ASSIGNMENT - A single number is all that's needed: how many lines in the data contain the string "Verteilerlisten".
======== DATASET
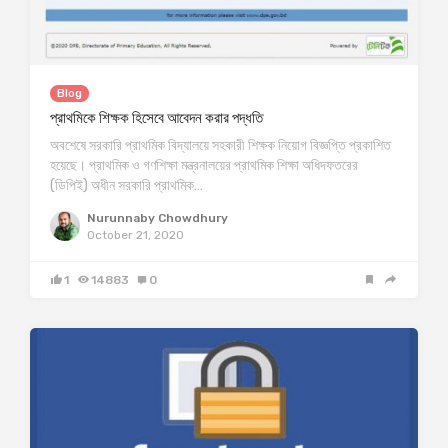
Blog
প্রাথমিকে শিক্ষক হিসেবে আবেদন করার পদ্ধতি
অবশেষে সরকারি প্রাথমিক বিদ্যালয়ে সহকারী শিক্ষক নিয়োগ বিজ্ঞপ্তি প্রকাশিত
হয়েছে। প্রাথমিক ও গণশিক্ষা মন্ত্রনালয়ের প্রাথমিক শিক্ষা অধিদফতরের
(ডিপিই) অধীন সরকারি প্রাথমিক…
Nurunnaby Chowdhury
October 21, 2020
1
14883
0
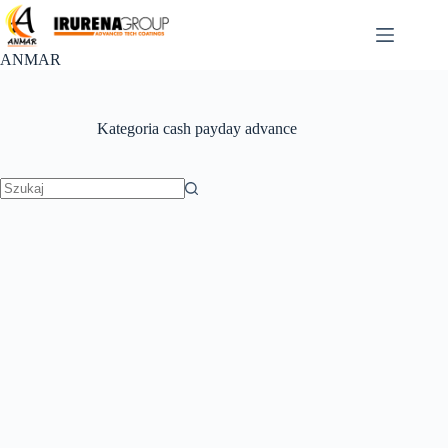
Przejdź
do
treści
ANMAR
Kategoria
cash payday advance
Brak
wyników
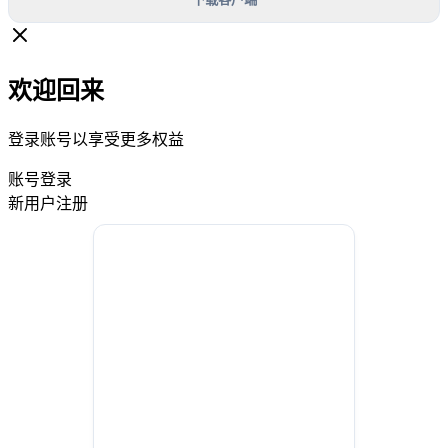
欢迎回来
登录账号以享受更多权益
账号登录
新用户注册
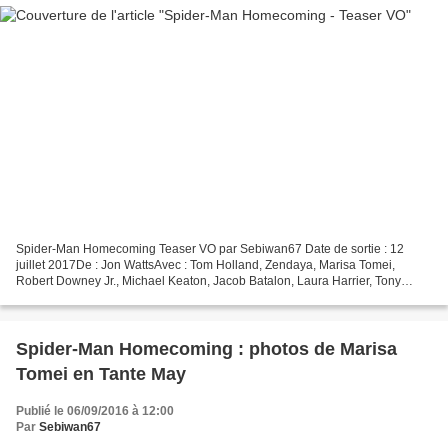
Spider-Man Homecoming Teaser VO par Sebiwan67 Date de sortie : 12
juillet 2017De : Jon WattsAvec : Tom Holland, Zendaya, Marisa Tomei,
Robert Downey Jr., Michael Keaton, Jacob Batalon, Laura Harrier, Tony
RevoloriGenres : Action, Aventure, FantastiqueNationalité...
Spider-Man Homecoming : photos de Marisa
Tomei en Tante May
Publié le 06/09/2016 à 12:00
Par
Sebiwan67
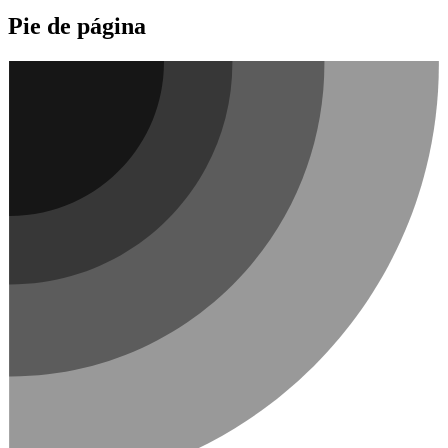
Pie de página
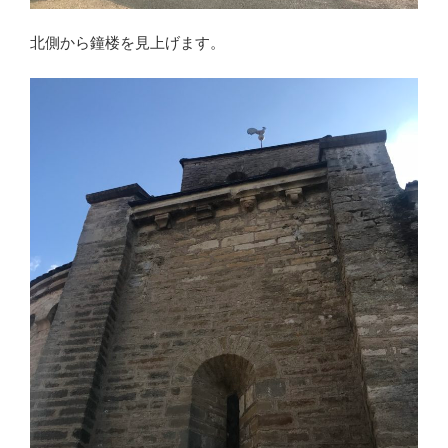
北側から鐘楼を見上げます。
================
======== DATASET
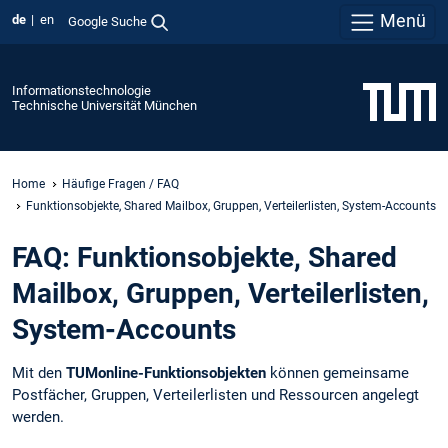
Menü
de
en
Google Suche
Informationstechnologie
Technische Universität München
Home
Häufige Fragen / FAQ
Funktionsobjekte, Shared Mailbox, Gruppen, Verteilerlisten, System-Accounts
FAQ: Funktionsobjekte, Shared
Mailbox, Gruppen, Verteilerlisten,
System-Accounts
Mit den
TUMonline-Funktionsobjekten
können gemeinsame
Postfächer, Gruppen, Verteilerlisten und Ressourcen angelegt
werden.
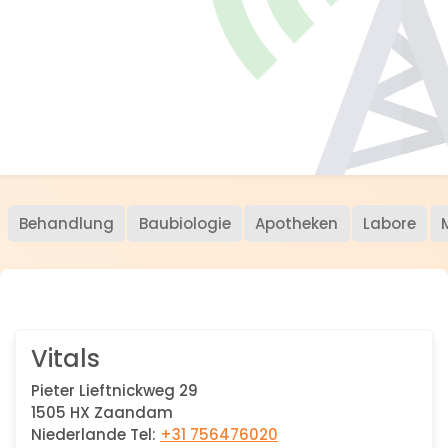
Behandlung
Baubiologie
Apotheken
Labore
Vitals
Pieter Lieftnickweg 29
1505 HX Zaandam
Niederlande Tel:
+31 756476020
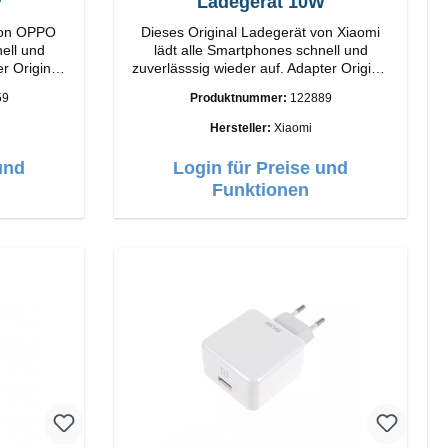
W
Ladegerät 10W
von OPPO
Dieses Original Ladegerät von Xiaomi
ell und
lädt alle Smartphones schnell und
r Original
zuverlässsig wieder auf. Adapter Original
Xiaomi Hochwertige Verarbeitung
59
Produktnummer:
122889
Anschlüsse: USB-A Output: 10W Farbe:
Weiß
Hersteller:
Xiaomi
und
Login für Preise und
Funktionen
================
======== DATASET
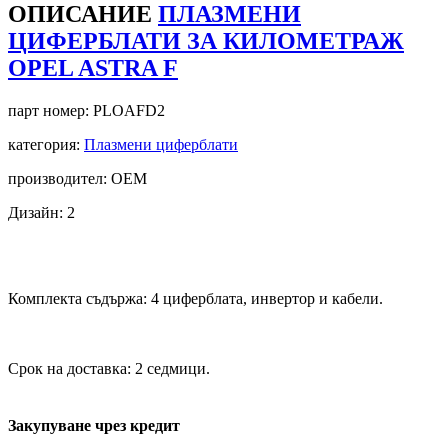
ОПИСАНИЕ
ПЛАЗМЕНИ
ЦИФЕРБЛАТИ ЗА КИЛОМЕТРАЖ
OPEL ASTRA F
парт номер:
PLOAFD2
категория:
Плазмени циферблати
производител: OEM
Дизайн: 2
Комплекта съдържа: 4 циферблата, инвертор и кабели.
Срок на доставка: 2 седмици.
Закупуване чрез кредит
================
EXERCISE RESULT - 3